Quitting smoking suddenly could be an early symptom of lung cancer for longtime smokers, scientists have suggested.
"It is widely known that many lung cancer patients have stopped smoking before diagnosis. This observation is often dismissed, by saying that these patients must have quit because of symptoms of their cancer," said Barbara Campling of the Thomas Jefferson University in Philadelphia.
"However, we found that the majority of lung cancer patients who stopped smoking before diagnosis quit before the onset of symptoms. Furthermore, they often quit with no difficulty, despite multiple previous unsuccessful quit attempts. This has led us to speculate that, in some cases, spontaneous smoking cessation may be an early symptom of lung cancer," said Campling.
Researchers interviewed 115 lung cancer patients from the Philadelphia Veterans Affairs Medical Center, all of whom had been smokers. Fifty-five (48pc) had quit smoking before diagnosis, and only six of those (11pc) had experienced symptoms of lung cancer by the time they quit.
Patients with lung cancer who quit were as dependent on nicotine, when their smoking was at its highest point, as those who continued to smoke. Yet 31pc reported quitting with no difficulty.

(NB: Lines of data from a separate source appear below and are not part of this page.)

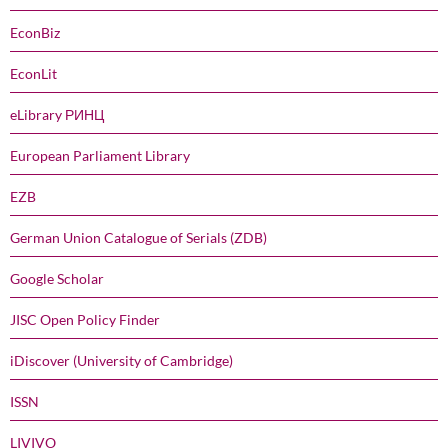
EconBiz
EconLit
eLibrary РИНЦ
European Parliament Library
EZB
German Union Catalogue of Serials (ZDB)
Google Scholar
JISC Open Policy Finder
iDiscover (University of Cambridge)
ISSN
LIVIVO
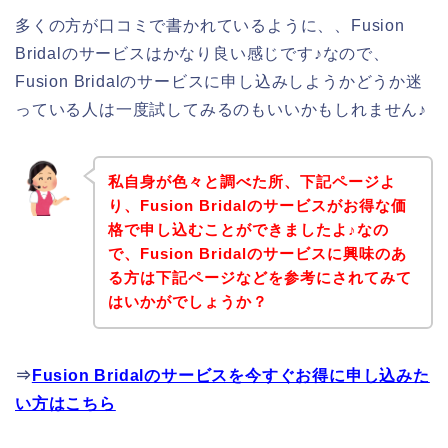
多くの方が口コミで書かれているように、、Fusion
Bridalのサービスはかなり良い感じです♪なので、
Fusion Bridalのサービスに申し込みしようかどうか迷
っている人は一度試してみるのもいいかもしれません♪
私自身が色々と調べた所、下記ページよ
り、Fusion Bridalのサービスがお得な価
格で申し込むことができましたよ♪なの
で、Fusion Bridalのサービスに興味のあ
る方は下記ページなどを参考にされてみて
はいかがでしょうか？
⇒
Fusion Bridalのサービスを今すぐお得に申し込みた
い方はこちら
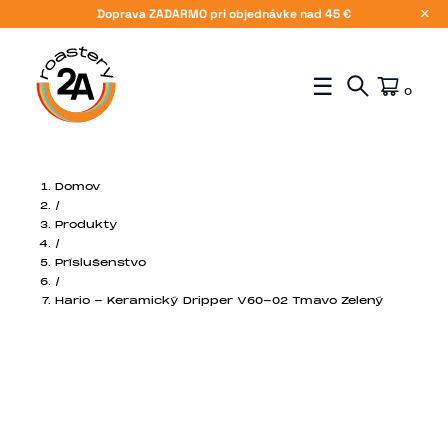
Doprava ZADARMO pri objednávke nad 45 €
X
☰
0
Domov
/
Produkty
/
Príslušenstvo
/
Hario - Keramický Dripper V60-02 Tmavo Zelený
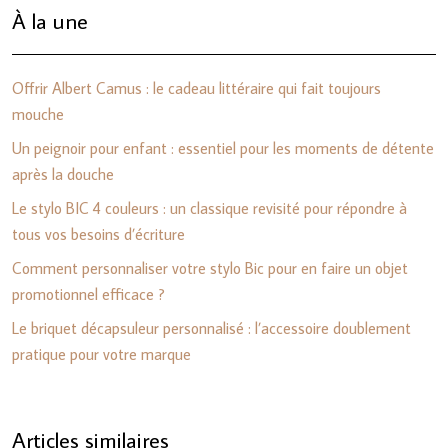
À la une
Offrir Albert Camus : le cadeau littéraire qui fait toujours
mouche
Un peignoir pour enfant : essentiel pour les moments de détente
après la douche
Le stylo BIC 4 couleurs : un classique revisité pour répondre à
tous vos besoins d’écriture
Comment personnaliser votre stylo Bic pour en faire un objet
promotionnel efficace ?
Le briquet décapsuleur personnalisé : l’accessoire doublement
pratique pour votre marque
Articles similaires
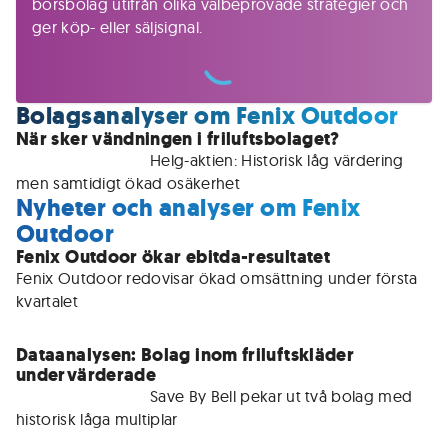
börsbolag utifrån olika välbeprövade strategier och
ger köp- eller säljsignal.
Bolagsanalyser om Fenix Outdoor
När sker vändningen i friluftsbolaget?
För medlemmar • 
Helg-aktien: Historisk låg värdering 
men samtidigt ökad osäkerhet 
Nyheter och analyser om Fenix
Outdoor
Fenix Outdoor ökar ebitda-resultatet
Fenix Outdoor redovisar ökad omsättning under första 
kvartalet
Dataanalysen: Bolag inom friluftskläder
undervärderade
För medlemmar • 
Save By Bell pekar ut två bolag med 
historisk låga multiplar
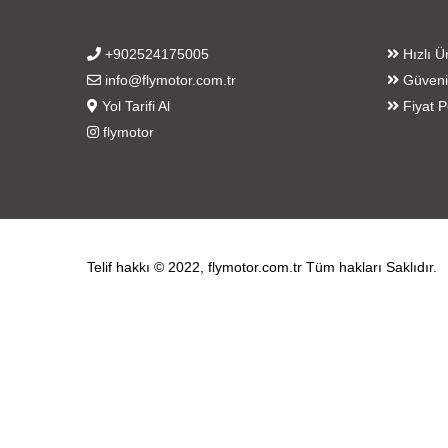
+902524175005
Hızlı Ü
info@flymotor.com.tr
Güvenil
Yol Tarifi Al
Fiyat P
flymotor
Telif hakkı © 2022, flymotor.com.tr Tüm hakları Saklıdır.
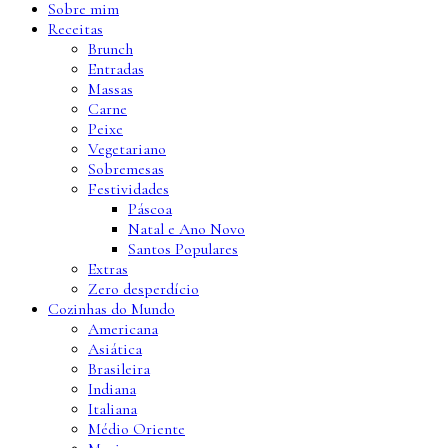
Sobre mim
Receitas
Brunch
Entradas
Massas
Carne
Peixe
Vegetariano
Sobremesas
Festividades
Páscoa
Natal e Ano Novo
Santos Populares
Extras
Zero desperdício
Cozinhas do Mundo
Americana
Asiática
Brasileira
Indiana
Italiana
Médio Oriente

Researchers speculated that spontaneous smoking cessation might be a presenting symptom of lung cancer, possibly caused by tumor secretion of a substance interfering with nicotine addiction.
"There is a danger that this study could be misinterpreted as suggesting that heavy smokers should continue smoking. We emphasize that all smokers must be strongly encouraged to stop," said Campling.
The study has been published in the Journal of Thoracic Oncology, the official monthly journal of the International Association for the Study of Lung Cancer (IASLC).